INPUT DATA: Begin
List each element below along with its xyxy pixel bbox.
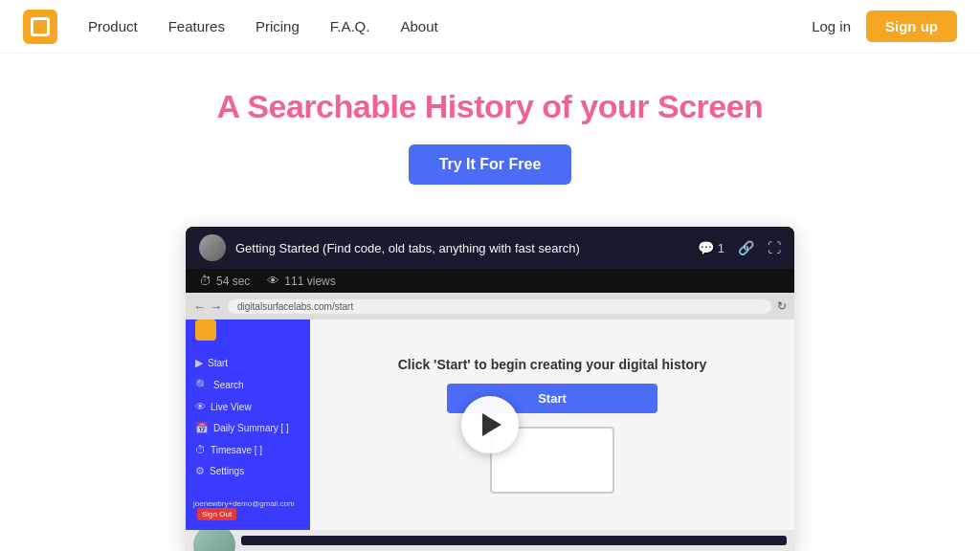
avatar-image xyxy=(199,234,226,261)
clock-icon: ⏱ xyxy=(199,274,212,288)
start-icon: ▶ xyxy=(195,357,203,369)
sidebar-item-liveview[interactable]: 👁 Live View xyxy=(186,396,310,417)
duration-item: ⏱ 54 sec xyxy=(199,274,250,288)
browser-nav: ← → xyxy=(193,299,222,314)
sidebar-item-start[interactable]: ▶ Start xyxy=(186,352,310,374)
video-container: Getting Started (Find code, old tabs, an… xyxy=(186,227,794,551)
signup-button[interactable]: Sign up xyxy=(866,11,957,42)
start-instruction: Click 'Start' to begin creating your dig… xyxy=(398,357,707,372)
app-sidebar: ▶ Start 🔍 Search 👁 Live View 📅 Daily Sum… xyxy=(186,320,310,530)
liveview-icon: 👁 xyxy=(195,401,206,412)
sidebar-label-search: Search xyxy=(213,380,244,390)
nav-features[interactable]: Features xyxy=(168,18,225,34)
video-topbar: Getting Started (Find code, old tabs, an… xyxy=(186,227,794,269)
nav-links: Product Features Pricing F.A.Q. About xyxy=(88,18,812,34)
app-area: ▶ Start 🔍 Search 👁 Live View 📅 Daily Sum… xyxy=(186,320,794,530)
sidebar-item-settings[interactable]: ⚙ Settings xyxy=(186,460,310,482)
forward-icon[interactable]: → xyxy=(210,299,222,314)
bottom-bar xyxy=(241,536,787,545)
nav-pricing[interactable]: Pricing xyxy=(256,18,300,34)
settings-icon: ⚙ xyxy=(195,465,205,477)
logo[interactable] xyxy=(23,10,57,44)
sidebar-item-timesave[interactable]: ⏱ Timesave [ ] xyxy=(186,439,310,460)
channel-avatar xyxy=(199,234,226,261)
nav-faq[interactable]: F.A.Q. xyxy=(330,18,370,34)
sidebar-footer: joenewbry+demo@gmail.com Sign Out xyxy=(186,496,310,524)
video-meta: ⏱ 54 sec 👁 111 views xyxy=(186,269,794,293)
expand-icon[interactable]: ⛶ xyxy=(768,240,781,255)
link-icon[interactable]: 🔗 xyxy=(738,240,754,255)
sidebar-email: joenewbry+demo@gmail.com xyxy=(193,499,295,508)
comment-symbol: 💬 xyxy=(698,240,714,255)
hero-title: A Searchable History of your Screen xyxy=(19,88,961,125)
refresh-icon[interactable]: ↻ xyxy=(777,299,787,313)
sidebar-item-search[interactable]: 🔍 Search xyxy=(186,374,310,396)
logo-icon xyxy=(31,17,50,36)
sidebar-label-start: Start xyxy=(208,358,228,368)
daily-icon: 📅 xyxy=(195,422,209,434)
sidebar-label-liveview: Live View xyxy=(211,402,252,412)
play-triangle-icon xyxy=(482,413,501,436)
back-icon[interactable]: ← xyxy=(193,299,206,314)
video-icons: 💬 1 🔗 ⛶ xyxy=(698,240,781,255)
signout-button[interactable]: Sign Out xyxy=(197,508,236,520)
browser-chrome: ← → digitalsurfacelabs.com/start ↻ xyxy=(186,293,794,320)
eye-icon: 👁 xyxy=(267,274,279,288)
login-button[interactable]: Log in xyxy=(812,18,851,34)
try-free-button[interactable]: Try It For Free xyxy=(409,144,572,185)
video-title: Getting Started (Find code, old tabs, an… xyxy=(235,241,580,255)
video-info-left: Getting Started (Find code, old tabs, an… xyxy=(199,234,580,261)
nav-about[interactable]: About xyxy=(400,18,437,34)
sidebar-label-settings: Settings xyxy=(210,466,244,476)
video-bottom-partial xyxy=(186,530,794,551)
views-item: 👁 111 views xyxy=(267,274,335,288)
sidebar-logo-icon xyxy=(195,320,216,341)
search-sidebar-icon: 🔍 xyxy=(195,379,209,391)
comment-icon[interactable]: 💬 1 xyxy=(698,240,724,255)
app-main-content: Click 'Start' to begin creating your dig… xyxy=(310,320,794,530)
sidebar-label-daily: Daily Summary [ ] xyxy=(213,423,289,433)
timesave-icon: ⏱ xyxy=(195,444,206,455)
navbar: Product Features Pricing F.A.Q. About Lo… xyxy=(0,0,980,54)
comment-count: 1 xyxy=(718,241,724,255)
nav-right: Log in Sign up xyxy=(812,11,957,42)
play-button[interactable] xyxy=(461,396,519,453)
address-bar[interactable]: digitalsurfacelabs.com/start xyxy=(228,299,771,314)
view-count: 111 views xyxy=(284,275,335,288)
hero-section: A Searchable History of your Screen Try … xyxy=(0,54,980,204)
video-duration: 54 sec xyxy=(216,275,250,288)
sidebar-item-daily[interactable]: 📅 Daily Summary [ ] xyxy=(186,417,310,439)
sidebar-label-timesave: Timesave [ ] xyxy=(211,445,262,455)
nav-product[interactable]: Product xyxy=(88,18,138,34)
INPUT DATA: End
Would you output the data above exactly as written, but with no images?

● ANSWER BELOW:
List each element below along with its xyxy pixel bbox.
avatar-image xyxy=(199,234,226,261)
clock-icon: ⏱ xyxy=(199,274,212,288)
start-icon: ▶ xyxy=(195,357,203,369)
sidebar-item-liveview[interactable]: 👁 Live View xyxy=(186,396,310,417)
duration-item: ⏱ 54 sec xyxy=(199,274,250,288)
browser-nav: ← → xyxy=(193,299,222,314)
sidebar-item-start[interactable]: ▶ Start xyxy=(186,352,310,374)
video-container: Getting Started (Find code, old tabs, an… xyxy=(186,227,794,551)
signup-button[interactable]: Sign up xyxy=(866,11,957,42)
start-instruction: Click 'Start' to begin creating your dig… xyxy=(398,357,707,372)
app-sidebar: ▶ Start 🔍 Search 👁 Live View 📅 Daily Sum… xyxy=(186,320,310,530)
liveview-icon: 👁 xyxy=(195,401,206,412)
sidebar-label-search: Search xyxy=(213,380,244,390)
nav-features[interactable]: Features xyxy=(168,18,225,34)
video-topbar: Getting Started (Find code, old tabs, an… xyxy=(186,227,794,269)
nav-links: Product Features Pricing F.A.Q. About xyxy=(88,18,812,34)
app-area: ▶ Start 🔍 Search 👁 Live View 📅 Daily Sum… xyxy=(186,320,794,530)
sidebar-item-settings[interactable]: ⚙ Settings xyxy=(186,460,310,482)
forward-icon[interactable]: → xyxy=(210,299,222,314)
bottom-bar xyxy=(241,536,787,545)
nav-pricing[interactable]: Pricing xyxy=(256,18,300,34)
settings-icon: ⚙ xyxy=(195,465,205,477)
logo[interactable] xyxy=(23,10,57,44)
sidebar-item-timesave[interactable]: ⏱ Timesave [ ] xyxy=(186,439,310,460)
channel-avatar xyxy=(199,234,226,261)
nav-faq[interactable]: F.A.Q. xyxy=(330,18,370,34)
sidebar-footer: joenewbry+demo@gmail.com Sign Out xyxy=(186,496,310,524)
video-meta: ⏱ 54 sec 👁 111 views xyxy=(186,269,794,293)
expand-icon[interactable]: ⛶ xyxy=(768,240,781,255)
link-icon[interactable]: 🔗 xyxy=(738,240,754,255)
sidebar-email: joenewbry+demo@gmail.com xyxy=(193,499,295,508)
comment-symbol: 💬 xyxy=(698,240,714,255)
hero-title: A Searchable History of your Screen xyxy=(19,88,961,125)
refresh-icon[interactable]: ↻ xyxy=(777,299,787,313)
sidebar-item-search[interactable]: 🔍 Search xyxy=(186,374,310,396)
logo-icon xyxy=(31,17,50,36)
sidebar-label-start: Start xyxy=(208,358,228,368)
daily-icon: 📅 xyxy=(195,422,209,434)
sidebar-label-liveview: Live View xyxy=(211,402,252,412)
play-triangle-icon xyxy=(482,413,501,436)
back-icon[interactable]: ← xyxy=(193,299,206,314)
video-icons: 💬 1 🔗 ⛶ xyxy=(698,240,781,255)
signout-button[interactable]: Sign Out xyxy=(197,508,236,520)
browser-chrome: ← → digitalsurfacelabs.com/start ↻ xyxy=(186,293,794,320)
eye-icon: 👁 xyxy=(267,274,279,288)
login-button[interactable]: Log in xyxy=(812,18,851,34)
try-free-button[interactable]: Try It For Free xyxy=(409,144,572,185)
video-title: Getting Started (Find code, old tabs, an… xyxy=(235,241,580,255)
video-info-left: Getting Started (Find code, old tabs, an… xyxy=(199,234,580,261)
nav-about[interactable]: About xyxy=(400,18,437,34)
sidebar-label-settings: Settings xyxy=(210,466,244,476)
video-bottom-partial xyxy=(186,530,794,551)
views-item: 👁 111 views xyxy=(267,274,335,288)
sidebar-logo-icon xyxy=(195,320,216,341)
search-sidebar-icon: 🔍 xyxy=(195,379,209,391)
comment-icon[interactable]: 💬 1 xyxy=(698,240,724,255)
app-main-content: Click 'Start' to begin creating your dig… xyxy=(310,320,794,530)
sidebar-label-daily: Daily Summary [ ] xyxy=(213,423,289,433)
timesave-icon: ⏱ xyxy=(195,444,206,455)
navbar: Product Features Pricing F.A.Q. About Lo… xyxy=(0,0,980,54)
comment-count: 1 xyxy=(718,241,724,255)
nav-right: Log in Sign up xyxy=(812,11,957,42)
play-button[interactable] xyxy=(461,396,519,453)
address-bar[interactable]: digitalsurfacelabs.com/start xyxy=(228,299,771,314)
view-count: 111 views xyxy=(284,275,335,288)
hero-section: A Searchable History of your Screen Try … xyxy=(0,54,980,204)
video-duration: 54 sec xyxy=(216,275,250,288)
sidebar-item-daily[interactable]: 📅 Daily Summary [ ] xyxy=(186,417,310,439)
sidebar-label-timesave: Timesave [ ] xyxy=(211,445,262,455)
nav-product[interactable]: Product xyxy=(88,18,138,34)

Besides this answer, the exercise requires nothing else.